Dataset records ->
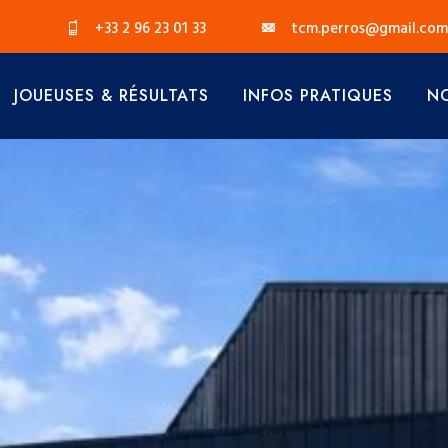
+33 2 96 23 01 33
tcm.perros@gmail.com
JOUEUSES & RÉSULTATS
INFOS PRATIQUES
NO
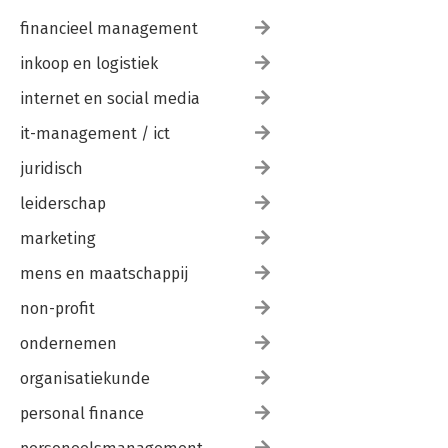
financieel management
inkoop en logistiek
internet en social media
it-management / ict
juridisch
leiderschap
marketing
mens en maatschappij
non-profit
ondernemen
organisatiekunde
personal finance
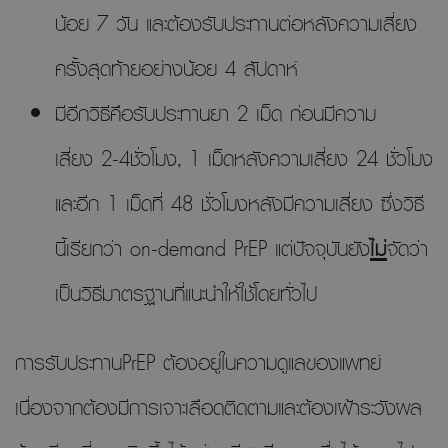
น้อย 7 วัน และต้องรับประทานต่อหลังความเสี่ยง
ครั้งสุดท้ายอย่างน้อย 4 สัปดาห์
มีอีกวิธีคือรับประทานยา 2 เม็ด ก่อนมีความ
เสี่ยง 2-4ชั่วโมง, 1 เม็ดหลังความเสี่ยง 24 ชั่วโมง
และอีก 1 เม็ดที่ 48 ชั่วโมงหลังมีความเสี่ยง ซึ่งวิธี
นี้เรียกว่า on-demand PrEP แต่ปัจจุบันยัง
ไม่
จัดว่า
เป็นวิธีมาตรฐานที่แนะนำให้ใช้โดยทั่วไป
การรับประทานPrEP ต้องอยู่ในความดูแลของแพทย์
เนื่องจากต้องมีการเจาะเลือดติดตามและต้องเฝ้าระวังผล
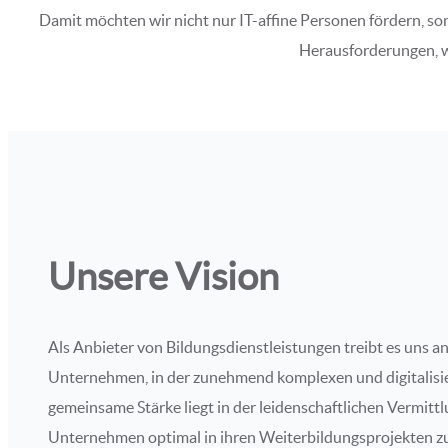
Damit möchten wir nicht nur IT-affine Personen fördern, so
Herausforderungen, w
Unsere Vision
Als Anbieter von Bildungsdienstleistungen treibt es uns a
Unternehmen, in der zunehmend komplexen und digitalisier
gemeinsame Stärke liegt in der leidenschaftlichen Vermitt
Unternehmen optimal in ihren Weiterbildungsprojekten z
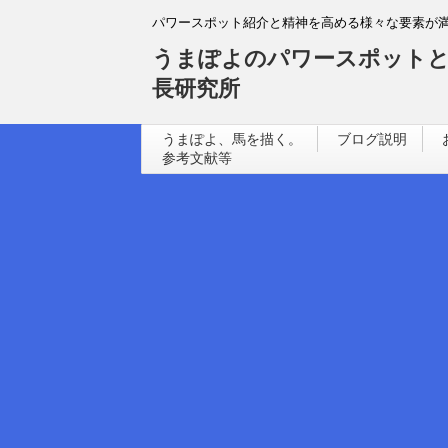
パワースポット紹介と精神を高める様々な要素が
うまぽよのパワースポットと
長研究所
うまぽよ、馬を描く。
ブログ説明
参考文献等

* * *

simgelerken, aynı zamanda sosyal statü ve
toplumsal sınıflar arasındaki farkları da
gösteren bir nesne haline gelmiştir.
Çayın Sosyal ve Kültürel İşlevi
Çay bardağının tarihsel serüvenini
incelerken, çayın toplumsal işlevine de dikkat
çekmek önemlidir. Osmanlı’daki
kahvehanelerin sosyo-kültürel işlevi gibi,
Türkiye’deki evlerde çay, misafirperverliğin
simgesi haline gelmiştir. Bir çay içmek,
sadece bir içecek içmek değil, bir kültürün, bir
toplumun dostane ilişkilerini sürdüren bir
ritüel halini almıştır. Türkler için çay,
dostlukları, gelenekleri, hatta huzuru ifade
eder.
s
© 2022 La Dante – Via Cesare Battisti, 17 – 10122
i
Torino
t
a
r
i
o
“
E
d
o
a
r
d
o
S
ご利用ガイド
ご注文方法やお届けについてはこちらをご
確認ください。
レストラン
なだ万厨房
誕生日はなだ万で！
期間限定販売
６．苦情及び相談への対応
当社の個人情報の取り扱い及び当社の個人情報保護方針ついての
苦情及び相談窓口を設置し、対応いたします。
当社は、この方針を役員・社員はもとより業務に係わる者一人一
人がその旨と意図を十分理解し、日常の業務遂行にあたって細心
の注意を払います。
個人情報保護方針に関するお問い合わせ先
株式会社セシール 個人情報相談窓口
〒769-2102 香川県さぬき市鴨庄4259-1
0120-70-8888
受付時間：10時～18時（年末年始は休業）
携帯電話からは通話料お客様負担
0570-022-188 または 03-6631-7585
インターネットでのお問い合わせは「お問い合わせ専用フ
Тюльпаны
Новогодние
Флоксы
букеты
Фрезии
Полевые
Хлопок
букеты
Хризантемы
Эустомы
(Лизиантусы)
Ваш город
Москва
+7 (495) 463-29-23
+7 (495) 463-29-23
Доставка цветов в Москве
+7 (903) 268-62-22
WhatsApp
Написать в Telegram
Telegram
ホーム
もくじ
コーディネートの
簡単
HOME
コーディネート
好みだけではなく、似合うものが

DESCRIPTION OF THE TASK -> In the data above, which lines lie between the line with "人がその旨と意図を十分理解し、日常の業務遂行にあたって細心" and the line with "好みだけではなく、似合うものが", inclusive? Print those lines exactly and nothing else.

EXERCISE RESULT ->
人がその旨と意図を十分理解し、日常の業務遂行にあたって細心
の注意を払います。
個人情報保護方針に関するお問い合わせ先
株式会社セシール 個人情報相談窓口
〒769-2102 香川県さぬき市鴨庄4259-1
0120-70-8888
受付時間：10時～18時（年末年始は休業）
携帯電話からは通話料お客様負担
0570-022-188 または 03-6631-7585
インターネットでのお問い合わせは「お問い合わせ専用フ
Тюльпаны
Новогодние
Флоксы
букеты
Фрезии
Полевые
Хлопок
букеты
Хризантемы
Эустомы
(Лизиантусы)
Ваш город
Москва
+7 (495) 463-29-23
+7 (495) 463-29-23
Доставка цветов в Москве
+7 (903) 268-62-22
WhatsApp
Написать в Telegram
Telegram
ホーム
もくじ
コーディネートの
簡単
HOME
コーディネート
好みだけではなく、似合うものが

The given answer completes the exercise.